Producing high-quality forecasts of key climate variables, such as temperature and precipitation, on subseasonal time scales has long been a gap in operational forecasting. This study explores an application of machine learning (ML) models as post-processing tools for subseasonal forecasting. Lagged numerical ensemble forecasts (i.e., an ensemble where the members have different initial dates) and observational data, including relative humidity, pressure at sea level, and geopotential height, are incorporated into various ML methods to predict monthly average precipitation and two-meter temperature two weeks in advance for the continental United States. Regression, quantile regression, and tercile classification tasks using linear models, random forests, convolutional neural networks, and stacked models (a multi-model approach based on the prediction of the individual ML models) are considered. Unlike previous ML approaches that often use ensemble mean alone, we leverage information embedded in the ensemble forecasts to enhance prediction accuracy. Additionally, we investigate extreme event predictions that are crucial for planning and mitigation efforts. Considering ensemble members as a collection of spatial forecasts, we explore different approaches to address spatial variability. Trade-offs between different approaches may be mitigated with model stacking. Our proposed models outperform standard baselines such as climatological forecasts and ensemble means. This paper further includes an investigation of feature importance, trade-offs between using the full ensemble or only the ensemble mean, and different modes of accounting for spatial variability.

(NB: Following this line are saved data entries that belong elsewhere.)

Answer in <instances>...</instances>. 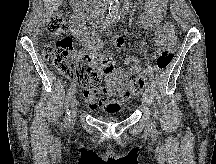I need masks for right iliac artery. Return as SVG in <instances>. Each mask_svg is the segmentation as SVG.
Returning a JSON list of instances; mask_svg holds the SVG:
<instances>
[{
    "label": "right iliac artery",
    "mask_w": 216,
    "mask_h": 164,
    "mask_svg": "<svg viewBox=\"0 0 216 164\" xmlns=\"http://www.w3.org/2000/svg\"><path fill=\"white\" fill-rule=\"evenodd\" d=\"M115 22V19L113 18H108L104 25L102 26V30H105L108 26L112 25L113 23ZM76 91V85L75 84H72L71 87L69 88L68 90V94H69V97L71 98L72 95L75 93ZM69 121H70V111L69 109H67V112H66V116H65V119H64V127H67L69 125Z\"/></svg>",
    "instance_id": "right-iliac-artery-1"
}]
</instances>
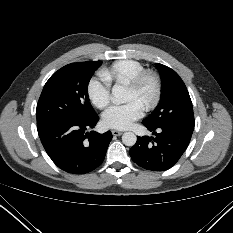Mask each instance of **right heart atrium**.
I'll return each instance as SVG.
<instances>
[{
    "label": "right heart atrium",
    "mask_w": 233,
    "mask_h": 233,
    "mask_svg": "<svg viewBox=\"0 0 233 233\" xmlns=\"http://www.w3.org/2000/svg\"><path fill=\"white\" fill-rule=\"evenodd\" d=\"M87 95L95 107L104 110L108 108L112 101L111 85L100 74L94 76L88 82Z\"/></svg>",
    "instance_id": "1"
}]
</instances>
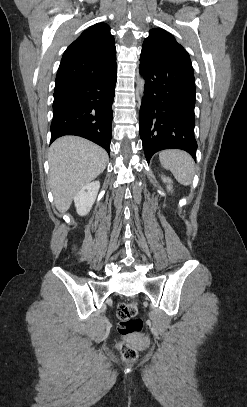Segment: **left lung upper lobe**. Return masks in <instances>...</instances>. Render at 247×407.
<instances>
[{
  "label": "left lung upper lobe",
  "mask_w": 247,
  "mask_h": 407,
  "mask_svg": "<svg viewBox=\"0 0 247 407\" xmlns=\"http://www.w3.org/2000/svg\"><path fill=\"white\" fill-rule=\"evenodd\" d=\"M141 55L162 66L186 70L193 73L187 51L167 31L153 28L142 45Z\"/></svg>",
  "instance_id": "5c2ea615"
}]
</instances>
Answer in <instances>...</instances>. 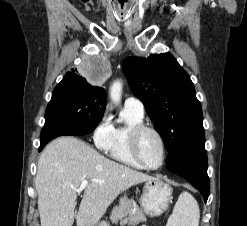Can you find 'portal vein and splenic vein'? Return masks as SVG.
I'll return each instance as SVG.
<instances>
[{"instance_id": "1", "label": "portal vein and splenic vein", "mask_w": 247, "mask_h": 226, "mask_svg": "<svg viewBox=\"0 0 247 226\" xmlns=\"http://www.w3.org/2000/svg\"><path fill=\"white\" fill-rule=\"evenodd\" d=\"M92 182L101 183L102 180H91ZM88 185V180H84L81 182L79 188L77 189V193L80 194V192Z\"/></svg>"}]
</instances>
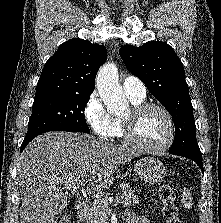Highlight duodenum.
<instances>
[{"label":"duodenum","mask_w":221,"mask_h":223,"mask_svg":"<svg viewBox=\"0 0 221 223\" xmlns=\"http://www.w3.org/2000/svg\"><path fill=\"white\" fill-rule=\"evenodd\" d=\"M89 203L85 200H78L76 204V216L80 221H83L89 212Z\"/></svg>","instance_id":"duodenum-1"}]
</instances>
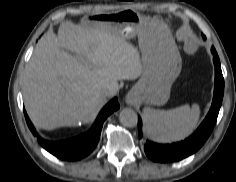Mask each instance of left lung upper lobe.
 <instances>
[{
  "instance_id": "left-lung-upper-lobe-1",
  "label": "left lung upper lobe",
  "mask_w": 236,
  "mask_h": 182,
  "mask_svg": "<svg viewBox=\"0 0 236 182\" xmlns=\"http://www.w3.org/2000/svg\"><path fill=\"white\" fill-rule=\"evenodd\" d=\"M204 38H205V37H204ZM211 51H212V53H213V55H214V58H213L214 64L220 63V60H219V57H218V55H217V52H216L215 48L212 47V48H211Z\"/></svg>"
}]
</instances>
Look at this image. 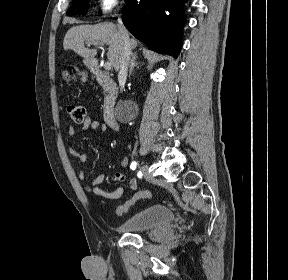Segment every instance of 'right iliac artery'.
<instances>
[{
  "mask_svg": "<svg viewBox=\"0 0 288 280\" xmlns=\"http://www.w3.org/2000/svg\"><path fill=\"white\" fill-rule=\"evenodd\" d=\"M136 166H137V163L136 162H132L130 167H131L132 170H134V168H136Z\"/></svg>",
  "mask_w": 288,
  "mask_h": 280,
  "instance_id": "right-iliac-artery-1",
  "label": "right iliac artery"
}]
</instances>
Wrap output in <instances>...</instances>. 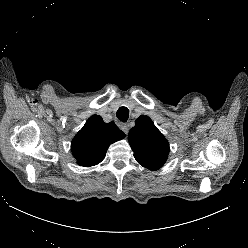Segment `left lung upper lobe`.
Returning a JSON list of instances; mask_svg holds the SVG:
<instances>
[{"label": "left lung upper lobe", "instance_id": "5c2ea615", "mask_svg": "<svg viewBox=\"0 0 248 248\" xmlns=\"http://www.w3.org/2000/svg\"><path fill=\"white\" fill-rule=\"evenodd\" d=\"M129 144L139 164L158 170L167 160L169 143L147 116H140L135 121L128 135Z\"/></svg>", "mask_w": 248, "mask_h": 248}]
</instances>
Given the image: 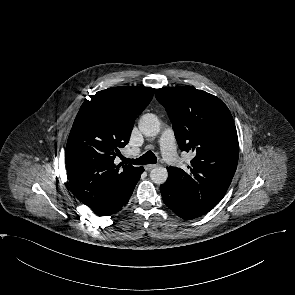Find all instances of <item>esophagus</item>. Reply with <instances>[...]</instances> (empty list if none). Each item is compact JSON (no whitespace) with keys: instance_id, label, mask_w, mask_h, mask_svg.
I'll list each match as a JSON object with an SVG mask.
<instances>
[{"instance_id":"34e87169","label":"esophagus","mask_w":295,"mask_h":295,"mask_svg":"<svg viewBox=\"0 0 295 295\" xmlns=\"http://www.w3.org/2000/svg\"><path fill=\"white\" fill-rule=\"evenodd\" d=\"M156 167L155 164H149V165H146L144 168L146 171H151L152 169H154Z\"/></svg>"}]
</instances>
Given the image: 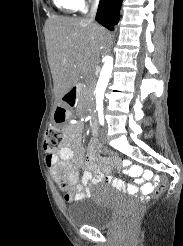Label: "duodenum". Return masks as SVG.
<instances>
[{"instance_id":"obj_1","label":"duodenum","mask_w":183,"mask_h":246,"mask_svg":"<svg viewBox=\"0 0 183 246\" xmlns=\"http://www.w3.org/2000/svg\"><path fill=\"white\" fill-rule=\"evenodd\" d=\"M81 91V86L75 85L63 96V101L71 107L76 106L78 95ZM103 144L100 143L99 139H94L93 143H90L89 151H101Z\"/></svg>"}]
</instances>
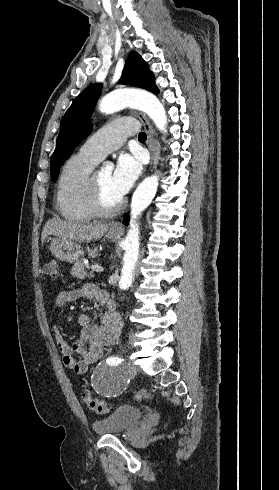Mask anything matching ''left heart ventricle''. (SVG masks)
I'll return each mask as SVG.
<instances>
[{
    "instance_id": "b2bd125f",
    "label": "left heart ventricle",
    "mask_w": 279,
    "mask_h": 490,
    "mask_svg": "<svg viewBox=\"0 0 279 490\" xmlns=\"http://www.w3.org/2000/svg\"><path fill=\"white\" fill-rule=\"evenodd\" d=\"M111 175V172H99L96 174V178L102 187L103 198L108 204H114L119 200L113 193Z\"/></svg>"
}]
</instances>
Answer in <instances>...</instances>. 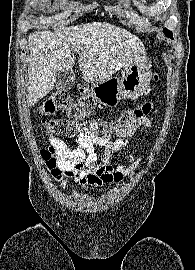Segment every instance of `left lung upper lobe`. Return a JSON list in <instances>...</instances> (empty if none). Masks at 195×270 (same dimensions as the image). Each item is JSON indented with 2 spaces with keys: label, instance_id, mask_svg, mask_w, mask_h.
Returning a JSON list of instances; mask_svg holds the SVG:
<instances>
[{
  "label": "left lung upper lobe",
  "instance_id": "obj_1",
  "mask_svg": "<svg viewBox=\"0 0 195 270\" xmlns=\"http://www.w3.org/2000/svg\"><path fill=\"white\" fill-rule=\"evenodd\" d=\"M164 34H166L168 36H172V32L167 30V29H164Z\"/></svg>",
  "mask_w": 195,
  "mask_h": 270
}]
</instances>
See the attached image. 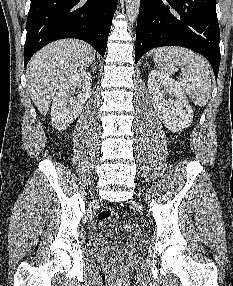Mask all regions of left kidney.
Wrapping results in <instances>:
<instances>
[{"label":"left kidney","mask_w":233,"mask_h":286,"mask_svg":"<svg viewBox=\"0 0 233 286\" xmlns=\"http://www.w3.org/2000/svg\"><path fill=\"white\" fill-rule=\"evenodd\" d=\"M148 90L155 112L172 132L188 128L193 110L179 84L168 75L152 70L148 76ZM166 94L170 97L167 98Z\"/></svg>","instance_id":"obj_1"}]
</instances>
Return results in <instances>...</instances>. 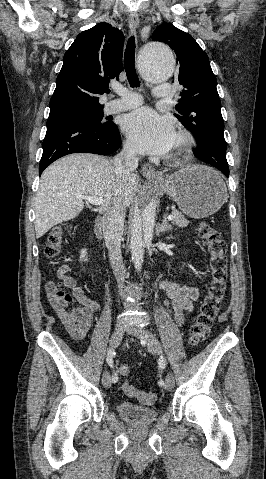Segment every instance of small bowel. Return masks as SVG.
I'll list each match as a JSON object with an SVG mask.
<instances>
[{
  "label": "small bowel",
  "mask_w": 266,
  "mask_h": 479,
  "mask_svg": "<svg viewBox=\"0 0 266 479\" xmlns=\"http://www.w3.org/2000/svg\"><path fill=\"white\" fill-rule=\"evenodd\" d=\"M62 284L70 290L66 293L59 283L46 284V295L51 309L62 321L70 335L76 340H83L94 322L95 312L99 304L89 298L76 280L62 270L59 274ZM168 300L165 305L174 316L176 323L181 326L185 322V315L193 309V302L199 297V290L193 286L180 285L166 280L162 283ZM72 303L75 305L70 306Z\"/></svg>",
  "instance_id": "obj_1"
}]
</instances>
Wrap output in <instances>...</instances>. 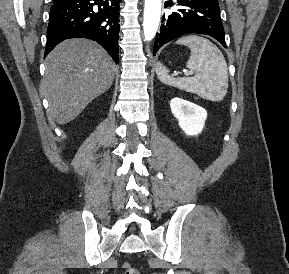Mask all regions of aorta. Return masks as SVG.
I'll return each mask as SVG.
<instances>
[{
	"label": "aorta",
	"mask_w": 289,
	"mask_h": 274,
	"mask_svg": "<svg viewBox=\"0 0 289 274\" xmlns=\"http://www.w3.org/2000/svg\"><path fill=\"white\" fill-rule=\"evenodd\" d=\"M161 15V0H145L143 30L145 39L154 38Z\"/></svg>",
	"instance_id": "762f6f07"
}]
</instances>
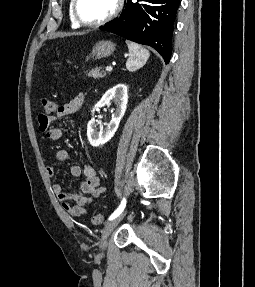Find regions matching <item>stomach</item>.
Masks as SVG:
<instances>
[{
  "label": "stomach",
  "mask_w": 255,
  "mask_h": 287,
  "mask_svg": "<svg viewBox=\"0 0 255 287\" xmlns=\"http://www.w3.org/2000/svg\"><path fill=\"white\" fill-rule=\"evenodd\" d=\"M115 50V44L113 42H105V40H102V42H97L95 46L92 48V54L90 56H87V60L89 58H107V56H111Z\"/></svg>",
  "instance_id": "1"
}]
</instances>
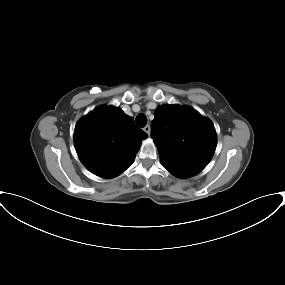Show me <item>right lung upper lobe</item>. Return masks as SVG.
<instances>
[{
    "label": "right lung upper lobe",
    "instance_id": "right-lung-upper-lobe-1",
    "mask_svg": "<svg viewBox=\"0 0 285 285\" xmlns=\"http://www.w3.org/2000/svg\"><path fill=\"white\" fill-rule=\"evenodd\" d=\"M147 137L132 117L114 106L97 107L79 120L74 131L81 162L102 178H113L125 171Z\"/></svg>",
    "mask_w": 285,
    "mask_h": 285
}]
</instances>
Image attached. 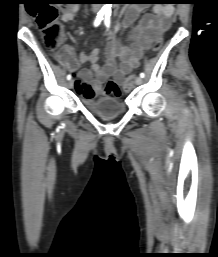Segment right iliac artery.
<instances>
[{
  "instance_id": "1",
  "label": "right iliac artery",
  "mask_w": 218,
  "mask_h": 257,
  "mask_svg": "<svg viewBox=\"0 0 218 257\" xmlns=\"http://www.w3.org/2000/svg\"><path fill=\"white\" fill-rule=\"evenodd\" d=\"M103 16H104V12H99L95 21H94V26L97 27L100 25L101 21L103 20ZM71 79V75L68 74L67 75V80H70Z\"/></svg>"
}]
</instances>
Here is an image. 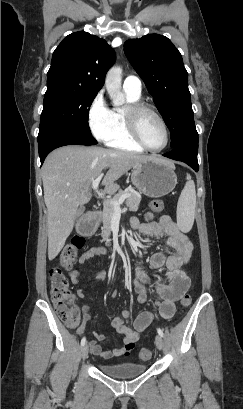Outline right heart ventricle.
<instances>
[{
  "instance_id": "1",
  "label": "right heart ventricle",
  "mask_w": 243,
  "mask_h": 409,
  "mask_svg": "<svg viewBox=\"0 0 243 409\" xmlns=\"http://www.w3.org/2000/svg\"><path fill=\"white\" fill-rule=\"evenodd\" d=\"M125 95L129 103L139 102L140 100V95H135L127 91H125ZM114 113L118 120V129L116 133L113 135V137L107 141L108 145L112 148L122 149V150H127V151H134V152L143 151V148L139 146L137 143H135L128 133L125 119L123 116V110L116 109Z\"/></svg>"
}]
</instances>
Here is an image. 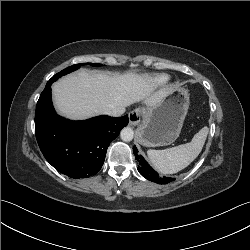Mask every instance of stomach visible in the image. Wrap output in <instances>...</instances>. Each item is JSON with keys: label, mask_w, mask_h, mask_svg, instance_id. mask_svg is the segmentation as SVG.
I'll list each match as a JSON object with an SVG mask.
<instances>
[{"label": "stomach", "mask_w": 250, "mask_h": 250, "mask_svg": "<svg viewBox=\"0 0 250 250\" xmlns=\"http://www.w3.org/2000/svg\"><path fill=\"white\" fill-rule=\"evenodd\" d=\"M189 104L188 91L175 88L158 104L148 107L137 129L138 142L147 147L173 143L180 135Z\"/></svg>", "instance_id": "0dacf381"}]
</instances>
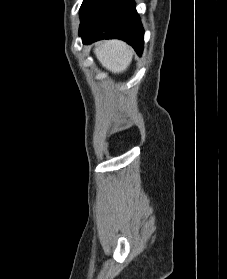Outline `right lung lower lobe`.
I'll list each match as a JSON object with an SVG mask.
<instances>
[{
  "mask_svg": "<svg viewBox=\"0 0 227 279\" xmlns=\"http://www.w3.org/2000/svg\"><path fill=\"white\" fill-rule=\"evenodd\" d=\"M80 18L83 43L117 38L142 54L144 29L133 0H93Z\"/></svg>",
  "mask_w": 227,
  "mask_h": 279,
  "instance_id": "98d812e1",
  "label": "right lung lower lobe"
}]
</instances>
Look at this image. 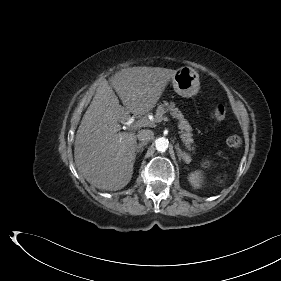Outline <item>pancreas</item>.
<instances>
[{"label": "pancreas", "mask_w": 281, "mask_h": 281, "mask_svg": "<svg viewBox=\"0 0 281 281\" xmlns=\"http://www.w3.org/2000/svg\"><path fill=\"white\" fill-rule=\"evenodd\" d=\"M170 112L173 118L178 119V128L180 129L181 139L187 149L189 151H193L195 147L191 146L194 142L192 136V127L190 126L189 122L184 118V115L179 111L178 108L175 107L174 103L164 102V104H160L157 107L156 114H155V121L161 122L164 118V114Z\"/></svg>", "instance_id": "obj_1"}]
</instances>
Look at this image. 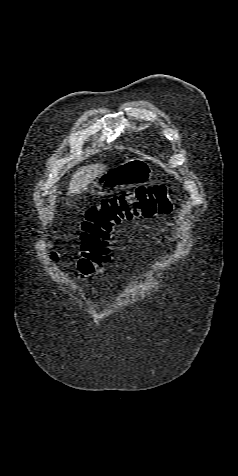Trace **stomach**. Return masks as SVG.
<instances>
[{
    "label": "stomach",
    "mask_w": 238,
    "mask_h": 476,
    "mask_svg": "<svg viewBox=\"0 0 238 476\" xmlns=\"http://www.w3.org/2000/svg\"><path fill=\"white\" fill-rule=\"evenodd\" d=\"M148 169V164L125 163L104 172L96 185L110 188L126 183H142L143 179L148 178Z\"/></svg>",
    "instance_id": "1"
}]
</instances>
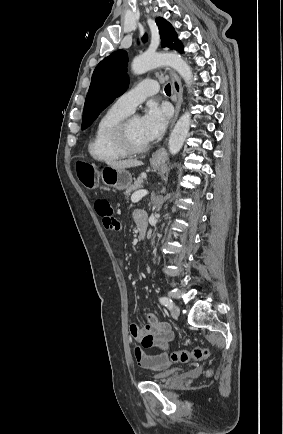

翻译：在次季节时间尺度上生成关键气候变量（如温度和降水）的高质量预报，长期以来一直是业务预报中的空白。本研究探索了将机器学习模型作为次季节预报后处理工具的应用。我们将滞后的数值集合预报（即成员具有不同初始日期的集合）与包括相对湿度、海平面气压和位势高度在内的观测数据，融入多种机器学习方法，以提前两周预测美国大陆的月平均降水和两米温度。我们考虑了基于线性模型、随机森林、卷积神经网络和堆叠模型（基于单个机器学习模型预测的多模型方法）的回归、分位数回归和三分位数分类任务。与以往通常仅使用集合平均的机器学习方法不同，我们利用了集合预报中嵌入的信息来提升预测精度。此外，我们还研究了对于规划和减灾工作至关重要的极端事件预测。通过将集合成员视为一组空间预报，我们探索了处理空间变异性的不同方法。不同方法之间的权衡可以通过模型堆叠来缓解。我们提出的模型优于气候预报和集合平均等标准基线。本文进一步探讨了特征重要性、使用完整集合与仅使用集合平均之间的权衡，以及处理空间变异性的不同模式。